==== INPUT FOR THIS TASK ====
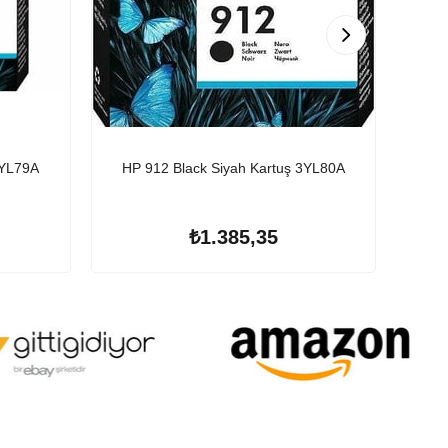
3YL79A
HP 912 Black Siyah Kartuş 3YL80A
HP 30
₺1.385,35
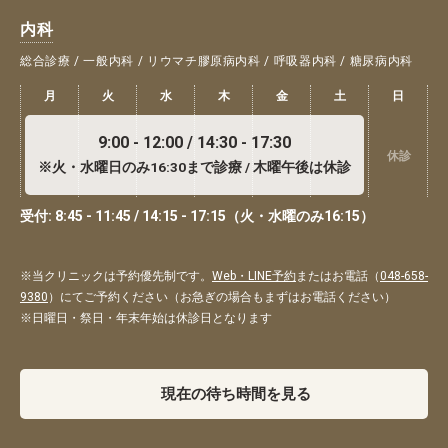
内科
総合診療 / 一般内科 / リウマチ膠原病内科 / 呼吸器内科 / 糖尿病内科
月
火
水
木
金
土
日
9:00 - 12:00 / 14:30 - 17:30
休診
※火・水曜日のみ16:30まで診療 / 木曜午後は休診
受付: 8:45 - 11:45 / 14:15 - 17:15（火・水曜のみ16:15）
※当クリニックは予約優先制です。
Web・LINE予約
またはお電話（
048-658-
9380
）にてご予約ください（お急ぎの場合もまずはお電話ください）
※日曜日・祭日・年末年始は休診日となります
現在の待ち時間を見る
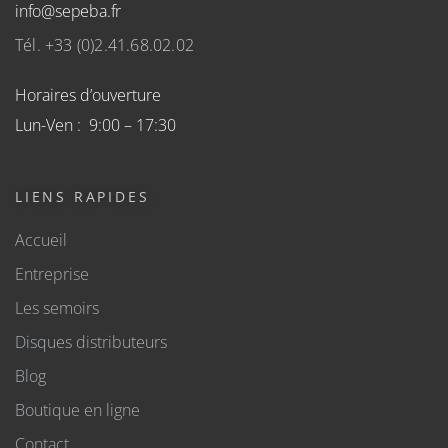
info@sepeba.fr
Tél. +33 (0)2.41.68.02.02
Horaires d’ouverture
Lun-Ven : 9:00 – 17:30
LIENS RAPIDES
Accueil
Entreprise
Les semoirs
Disques distributeurs
Blog
Boutique en ligne
Contact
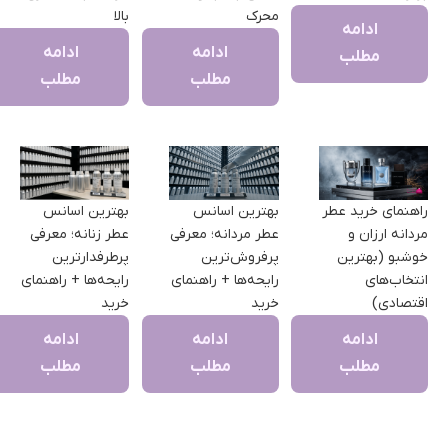
محرک
بالا
ادامه
ادامه
ادامه
مطلب​
مطلب​
مطلب​
راهنمای خرید عطر
بهترین اسانس
بهترین اسانس
مردانه ارزان و
عطر مردانه؛ معرفی
عطر زنانه؛ معرفی
خوشبو (بهترین
پرفروش‌ترین
پرطرفدارترین
انتخاب‌های
رایحه‌ها + راهنمای
رایحه‌ها + راهنمای
اقتصادی)
خرید
خرید
ادامه
ادامه
ادامه
مطلب​
مطلب​
مطلب​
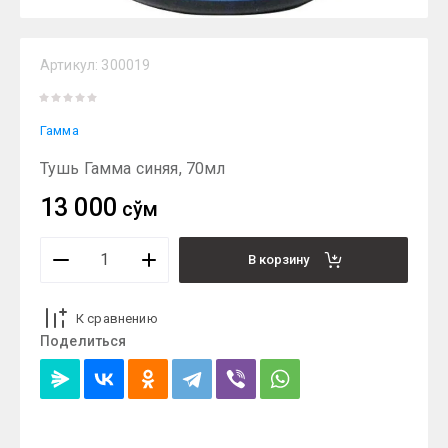
Артикул:
300019
Гамма
Тушь Гамма синяя, 70мл
13 000
сўм
В корзину
К сравнению
Поделиться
====
EXERCISE = From the line containing "عطر مردانه؛ معرفی" to the last line of the entries, copy every line exactly, including both ends, and leave out the pictures.

TASK RESULT =
عطر مردانه؛ معرفی
عطر زنانه؛ معرفی
خوشبو (بهترین
پرفروش‌ترین
پرطرفدارترین
انتخاب‌های
رایحه‌ها + راهنمای
رایحه‌ها + راهنمای
اقتصادی)
خرید
خرید
ادامه
ادامه
ادامه
مطلب​
مطلب​
مطلب​
Артикул:
300019
Гамма
Тушь Гамма синяя, 70мл
13 000
сўм
В корзину
К сравнению
Поделиться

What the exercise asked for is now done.